The Impact of COVID-19 on Ethiopian Migrants and Their Households in Five Communities of High Emigration (July 2022)
Summary
In 2019, the IOM Regional Data Hub (RDH) for the East and Horn of Africa (EHoA) launched a multistage research project aimed at better understanding the experiences, decision-making, perceptions and expectations of young Ethiopians along the Eastern Route from Ethiopia to the Gulf Cooperation Council (GCC) countries, in particular the Kingdom of Saudi Arabia, via Djibouti and Somalia. The project included conducting original research with individual migrants along the route (phase one and two) and in communities of high emigration in Ethiopia (phase three).

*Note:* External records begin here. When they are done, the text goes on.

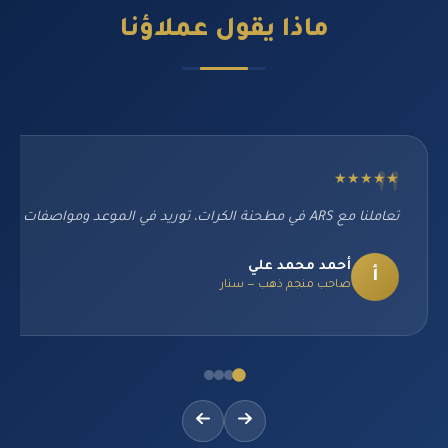
ماذا يقول
عملاؤنا
★★★★★
اشترينا جرارات Massey Ferguson بمساعدة فريق ARS الاحترافي. نرشح هذه الشركة بشدة لكل المزارعين السودانيين.
محمد عبدالله حسن
م
مزارع كبير — الجزيرة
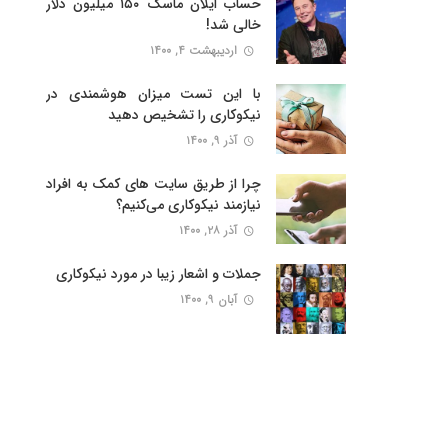
حساب ایلان ماسک ۱۵۰ میلیون دلار
خالی شد!
اردیبهشت ۴, ۱۴۰۰
با این تست میزان هوشمندی در
نیکوکاری را تشخیص دهید
آذر ۹, ۱۴۰۰
چرا از طریق سایت های کمک به افراد
نیازمند نیکوکاری می‌کنیم؟
آذر ۲۸, ۱۴۰۰
جملات و اشعار زیبا در مورد نیکوکاری
آبان ۹, ۱۴۰۰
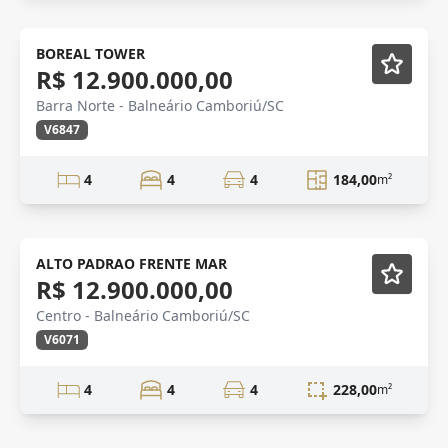
Novidade
BOREAL TOWER
R$ 12.900.000,00
Barra Norte - Balneário Camboriú/SC
V6847
4
4
4
184,00
m²
CONSTRUÇÃO
Em Construção
ALTO PADRAO FRENTE MAR
R$ 12.900.000,00
Centro - Balneário Camboriú/SC
V6071
4
4
4
228,00
m²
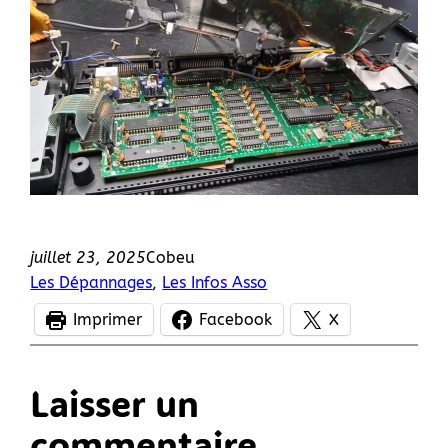
juillet 23, 2025
Cobeu
Les Dépannages
, 
Les Infos Asso
Imprimer
Facebook
X
Laisser un
commentaire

The third stage of the project was conducted in the first half of 2021 in communities of high emigration in Ethiopia. This stage’s aim was to gain a better understanding of the environment in which migration was taking place and investigate how it was lived and experienced at household and community level. Phase three was also designed to better understand how money, information, knowledge and ideas flow transnationally between communities in Ethiopia and migrants abroad, as well as to gauge whether the coronavirus disease 2019 (COVID-19) had changed the migration environment and impacted migration from and to these communities.
Given the emergence of new migratory trends of Ethiopians along the Eastern and Southern Corridor during the COVID-19 pandemic, this paper looks at five communities of high emigration in Ethiopia using household and individual-level data collected by the RDH to explain how the health emergency has impacted mobility dynamics in these communities of high emigration and the households living in them.